The Cook Islands government has dismissed complaints about the alleged pollution of a stream by the company installing Te Mato Vai, the new water reticulation system on Rarotonga.
Takuvaine landowners have suggested the company released chlorine into the stream that runs through the property, despite assurances that this would not happen.
One landowner, Tere Carr, said they had been told that disinfected water, used to flush the sedimentation tank, would be held for up to six weeks to allow the chlorine to evaporate.
But she said that appeared not to have been the case.
"What we suspect happened last Monday is that the chlorinated water from one of the tanks was released into the stream that runs past where the works are located.
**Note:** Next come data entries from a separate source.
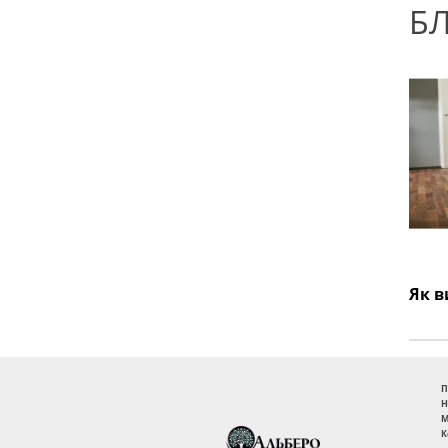
Б
П
Н
М
К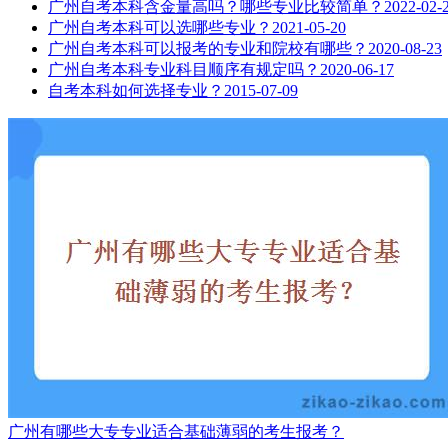
广州自考本科含金量高吗？哪些专业比较简单？
2022-02-
广州自考本科可以选哪些专业？
2021-05-20
广州自考本科可以报考的专业和院校有哪些？
2020-08-23
广州自考本科专业科目顺序有规定吗？
2020-06-17
自考本科如何选择专业？
2015-07-09
广州有哪些大专专业适合基础薄弱的考生报考？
So there's real concern from the landowners on the Takuvaine Intake that this could have happened.
"As a result there was evidence of some of the animals in the stream having been affected and having died."
However, Secretary of Finance Garth Henderson, speaking for the government, said the complainants were wrong.
There was no evidence to back such claims, he said, with no photos of the supposedly dead fish and eels the landowners say had died.
The government remained confident in the work being done by the company and he was happy this issue had been included in a series of complaints from Takuvaine landowners to be ruled on by the courts next year.
The Cooks government has been at loggerheads with several groups and environmentalists over its enthusiasm for using chlorine to disinfect the water, with opponents saying no sterilisation is necessary.